During Jeff Monken's four years as Georgia Southern's head coach, the Eagles didn't shy away from contact in practice.
First-year coach Willie Fritz has a different approach — focus on drilling fundamentals and don't tackle to the ground. The majority of football injuries, he says, happen on contact with the ground, not with another player.
That won't be the case today at 9 a.m., when the Eagles take to Paulson Stadium for the first of two preseason scrimmages.
That doesn't mean the coaching staff won't be watching for fundamentals, either.
"In the most stressful part of a ballgame, you rely on your technique and your fundamentals," Fritz said. "It's like I always tell the defensive guys, you can run whatever defense you want. If you play hard, if you play with leverage and you tackle, it's irrelevant what scheme you run. We need to get that into the guys' heads.
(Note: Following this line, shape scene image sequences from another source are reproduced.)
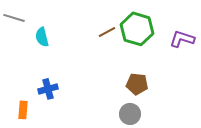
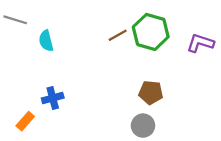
orange rectangle: (23, 110) -> (25, 121), turned 36

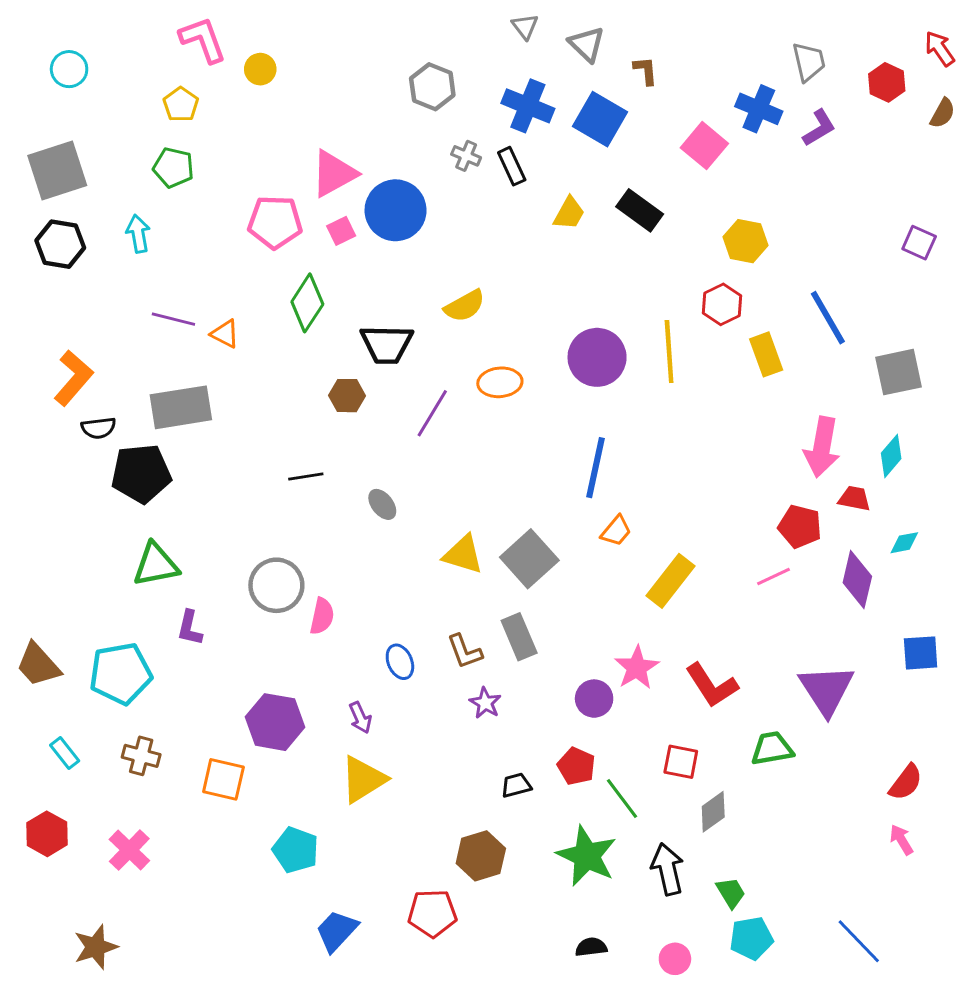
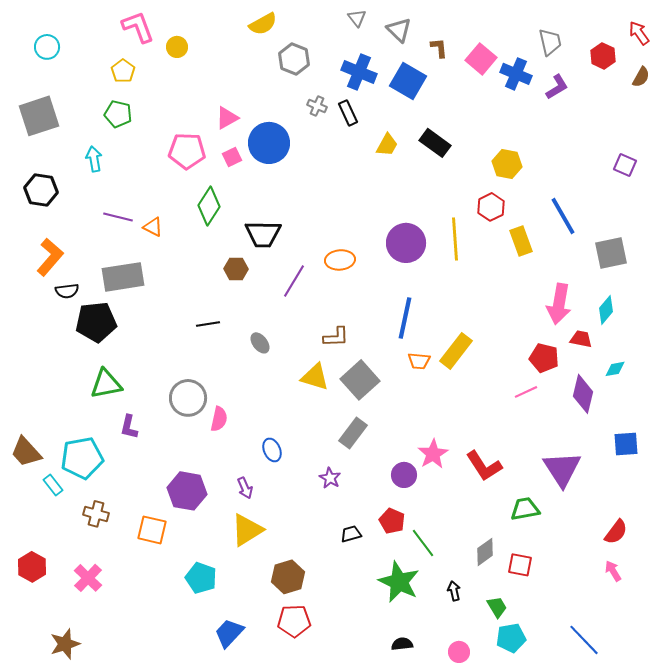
pink square: (704, 146) -> (481, 59), moved
pink triangle: (334, 174) -> (227, 118), size x0.7
black hexagon: (60, 244) -> (41, 190), moved
yellow semicircle: (465, 306) -> (263, 24), moved
orange trapezoid: (616, 531) -> (419, 361), turned 55
yellow rectangle: (671, 581) -> (456, 351), moved
gray rectangle: (519, 637) -> (353, 433), turned 60
brown L-shape: (465, 651) -> (336, 337), moved, turned -72
cyan rectangle: (65, 753) -> (53, 485), moved
red square: (681, 762) -> (520, 565), moved
brown hexagon: (481, 856) -> (288, 577), moved
black arrow: (668, 869) -> (454, 591), size x0.6

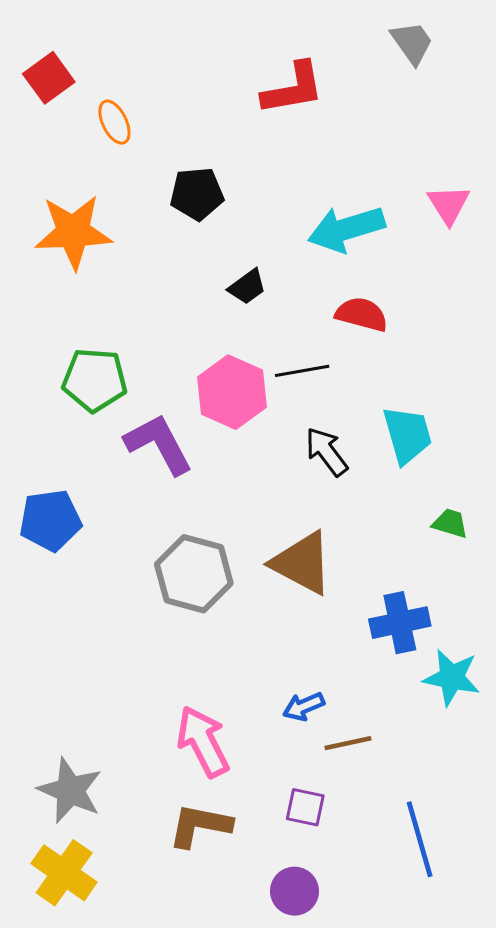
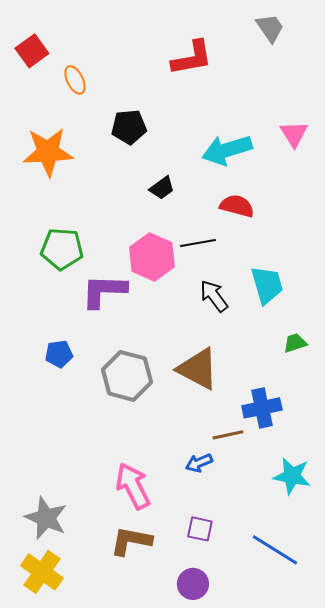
purple L-shape: (159, 444) -> (104, 291), turned -60
blue pentagon: (50, 520) -> (59, 354), moved, size x0.7
green trapezoid: (450, 523) -> (295, 343), turned -35
cyan star: (452, 678) -> (292, 476), moved
brown line: (348, 743) -> (228, 435), moved
blue line: (420, 839) -> (275, 550), turned -42

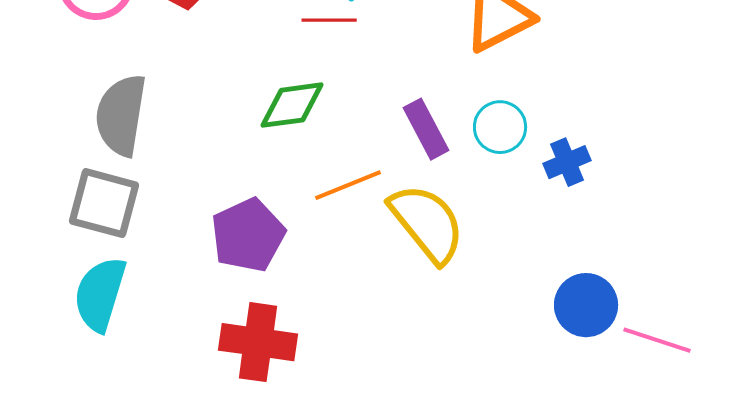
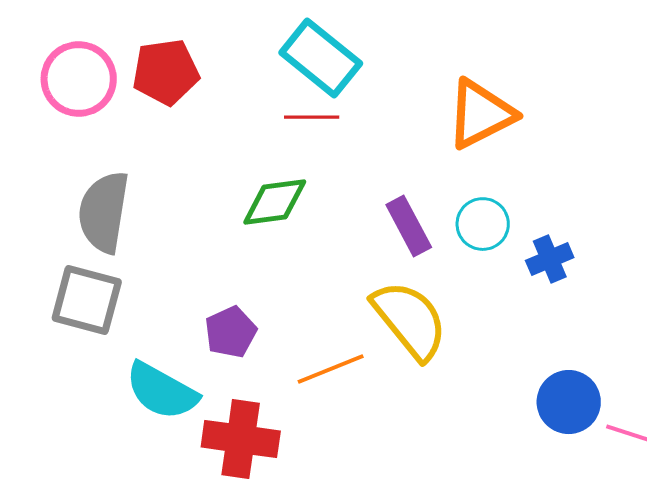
orange line: (348, 185) -> (331, 369), moved
purple pentagon: (248, 235) -> (231, 332), size x0.7
cyan semicircle: (100, 294) -> (162, 391), moved, turned -78

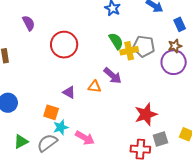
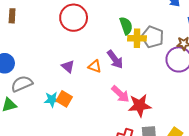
orange square: (51, 112) -> (64, 99), moved
pink arrow: (85, 138) -> (120, 94), moved
gray semicircle: (47, 143) -> (22, 84), moved

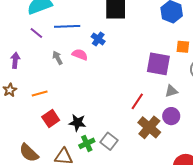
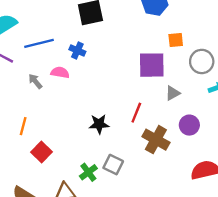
orange line: (40, 93) -> (23, 126), turned -49
purple circle: (171, 116) -> (189, 125), moved
black star: (77, 123) -> (99, 124), moved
Some guys will resort back to playing sloppy, and those are guys who get their playing time cut back."
Observing fundamentals in a game-like environment isn't the only plus side to a full-contact, full-speed scrimmage.
"Now you get an opportunity to see if a guy really did make the play or not," Fritz said. "At practice, it's 'maybe he really didn't make that run,' or 'maybe he didn't make that tackle.'"
While the blocking and tackling will be full contact, the quarterbacks will not take contact. Each group, beginning with the starters, will run five plays starting in different scenarios.
The scrimmage will begin with special-teams workouts.
Senior linebacker Edwin Jackson, a preseason second-team, All-Sun Belt selection, is just excited to play in the newly-renovated Paulson Stadium.
"Just hearing that echo," he said, "just being in that environment makes a big difference."